L’Ukraine est-elle suspendue à l’aide occidentale ?

L’industrie de l’armement ukrainienne étant l’une des cibles principales des bombardements russes, il devient difficile pour Kiev de produire et réparer ses propres armes. L’Ukraine se trouve ainsi « dépendante de l’aide de l’industrie occidentale », résume Philippe Migault. Ce qui pose de nombreuses limites. « Il faut que cette industrie produise plus, qu’elle achemine le matériel à la frontière ukrainienne puis sur le front, et que les Ukrainiens soient formés », liste-t-il. Bien plus compliqué que pour la Russie, qui peut au moins amener ses armes très vite à la frontière.

Mais cette aide peut-elle durer ? « L’exemple allemand est éclairant », souligne le directeur du CEAS, alors que Berlin freine ses exportations d’armes. « L’armée allemande est dans un tel état de décrépitude qu’il faudrait déjà que le matériel marche pour le donner à l’Ukraine », sans compter que les Allemands « se rendent compte que l’industrie allemande n’est pas viable sans gaz russe ». Pour le chercheur, « le temps passant et l’hiver approchant, les divisions vont grandir au sein de l’UE » sur le dossier ukrainien.

Celui qui videra son stock de munitions en premier sera-t-il forcément le perdant ?

« On ne peut pas gagner une guerre sans munitions ni hommes », cingle Philippe Migault. Le manque d’informations sur le nombre d’hommes engagés et hors combat vient perturber la lecture de l’équilibre des forces. Ainsi, Kiev indique avoir tué plus de 50.000 soldats russes depuis le début de la guerre, mais « ne communique jamais sur ses propres pertes », rappelle le chercheur. Or, vu « les très nombreux témoignages sur la puissance de l’artillerie russe, on peut imaginer qu’il y a eu des pertes lourdes ». A flux tendu sur l’équipement, contrainte de recourir à la mobilisation générale, l’armée ukrainienne joue sa contre-offensive à 100 % de ses capacités.
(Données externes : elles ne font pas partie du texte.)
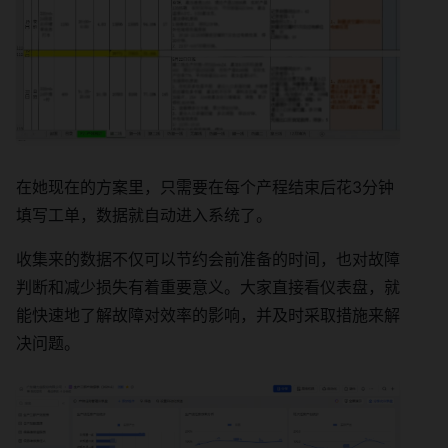
在她现在的方案里，只需要在每个产程结束后花3分钟
填写工单，数据就自动进入系统了。
收集来的数据不仅可以节约会前准备的时间，也对故障
判断和减少损失有着重要意义。大家直接看仪表盘，就
能快速地了解故障对效率的影响，并及时采取措施来解
决问题。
De l’autre côté, « on a vu des images de chars abandonnés​ mais pas de cadavres », relève Philippe Migault, ce qui lui fait dire que « les Russes sont économes en hommes », alors qu’ils sont en infériorité numérique au front. « Celui qui risque de perdre la bataille de l’attrition, c’est celui qui pourrait lancer la contre-offensive de trop », juge pour sa part Pierre Grasser, chercheur associé au laboratoire Sirice, dans un entretien à l’AFP. Et surtout celui « qui aura eu la saignée la plus importante », conclut Philippe Migault.